Los exteriores, la iluminación natural, sumada a unos efectos muy sencillos de pantalla azul y secuencias rodadas al revés cuando era necesario, hacen que hoy la serie tenga ese aspecto antiguo, pero no anticuado. Una producción que  junto a  su banda sonora  parece hacer recordar esos años,  aunque no se hayan vivido. Y del que también, su éxito se debió al carisma de su protagonista, Inger Nilsson, quien frente  sus compañeros de reparto,  que interpretan papeles más serios, más naturales en contraste con la espontaneidad de su protagonista, es el más recordado: ha habido  varias adaptaciones de la obra de Lindgren, pero solo recordamos a una Pippi Calzaslargas.

La serie, coproducida entre Suecia y Alemania Occidental,  aunque termina con la adaptación de la mayoría de las historias y cuenta con un desenlace similar a su original,  sería continuada  con dos películas divididas de forma que pasarían a formar parte de la serie en su emisión en España.  Pippi y los piratas adapta libremente la trama de  Pippi en los Mares del Sur, y el viaje de Pippi, Tommy y Annika fue creado expresamente para  televisión.  Aunque  este añadido hace que la serie   no tenga un final tan claro como su formato de trece episodios, haciendo que nuestra memoria, como pasa con todo lo que recordamos en la época anterior a lo digital y la nube, la convirtiera  en una serie mucho más larga de lo que fue y sin un final en concreto.
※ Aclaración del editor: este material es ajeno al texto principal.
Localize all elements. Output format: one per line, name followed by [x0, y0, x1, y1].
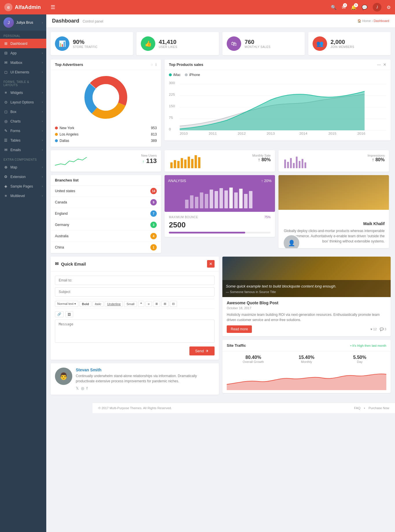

Una vez más, la nostalgia y la subjetividad de esta   hace que  lo que está en nuestra memoria sea muy distinto, pero no por ello peor que lo original.


Es difícil saber si hoy Pippi podría funcionar. Las últimas ediciones de los libros  parecen más pensadas para los adultos que la conocieron de niños, y esta niña  anárquica, deslenguada, de fuerza extraordinaria y  capaz de convertir lo cotidiano en algo maravillosos, parece un poco fuera de lugar en una época que se ha vuelto más respetuosa con el mundo y el espacio de los niños. Un personaje que por su carácter, tuvo sus problemas desde su primera aparición:  demasiado revolucionaria  en sus inicios, criticada a menudo por poco pedagógica y  mala influencia…hasta el punto que en España, la serie  tardaría unos cuantos años en estrenarse.  Hoy, también un personaje fuera de lugar,  perteneciente a un mundo hoy imposible de comprender, donde lo habitual  era representar a los niños jugando fuera, pero también uno donde ser refleja ese pasado menos idílico: Pippi nació en la posguerra de Europa, donde la escasez era algo habitual y que se reflejaba (algo menos en la serie, pero sigue estando presente en muchos episodios), en la importancia de la comida, donde  los caramelos o las tartas eran algo muy especial y reservado a ocasiones contadas…algo que, por supuesto, nuestra protagonista se saltaba a la torera  junto al resto de normas.

Ya lejos de la televisión, recuperada en Filmin como una curiosidad nostálgica,  Pippi Calzaslargas  es un persona que, al igual que Guillermo Brown, Celia, los cinco de Enid Blyton, se ha quedado en ese limbo de un pasado  que hoy resulta irreconocible. Salvo por una diferencia: Pippi es un personaje pensado para ser comprendido por los niños y no los adultos, mucho más libre y original que  muchos creados en el siglo XXI y más cercanos a los niños de la Generación Alpha. Y por ello,  por su rebeldía  y ruptura con lo establecido, mucho más difícil de olvidar.